Love also came under fire recently for stating she has her beau James sign a Non-Disclosure Agreement (NDA). Love explains her reason behind it.
People were shook by the NDA—how you had James sign one. Why do you think that’s a smart personal branding practice and when did you introduce the concept of an NDA in your relationship?
I think an NDA (which is a non-disclose agreement) especially when you are a female that is making your way. And you meet somebody who is going to be in your life—it’s not about them. It’s about the people that are around them. And it’s not to question their friends’ character. But let me tell you something, when people need money, they do strange and odd things. And so an NDA is simply a way of protecting yourself. And that’s all it is. It’s not that you don’t trust the person.

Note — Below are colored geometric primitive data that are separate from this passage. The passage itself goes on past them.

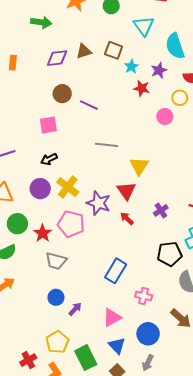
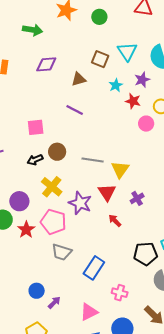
cyan triangle: (144, 26) -> (127, 51), moved
brown triangle: (84, 51) -> (79, 79), moved
cyan star: (131, 67) -> (116, 85), moved
red star: (142, 88) -> (133, 101), moved
brown circle: (62, 94) -> (57, 152), moved
gray line: (107, 145) -> (93, 160), moved
purple circle: (40, 189) -> (19, 201), moved
purple cross: (161, 210) -> (137, 198), moved
red arrow: (127, 218) -> (115, 221), moved
gray trapezoid: (56, 261) -> (62, 252), moved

I trust James 100 percent but the point is, when people get upset or mad—and we’re talking about down the road—things happen. It’s no different than me having a prenup. I’m not married so I consider the NDA my prenup. People were surprised at that but, to kind of bring it back around, maybe if I would have had an NDA with some of my friends, you wouldn’t hear these lies that they’re telling you.
It was once we decided to go monogamous. And then I said, ‘You know what, I need to talk to you.’ It was just an honest, adult conversation. I know some people—celebrities— the minute somebody walk in they house, they’re like, ‘No, in order to do this…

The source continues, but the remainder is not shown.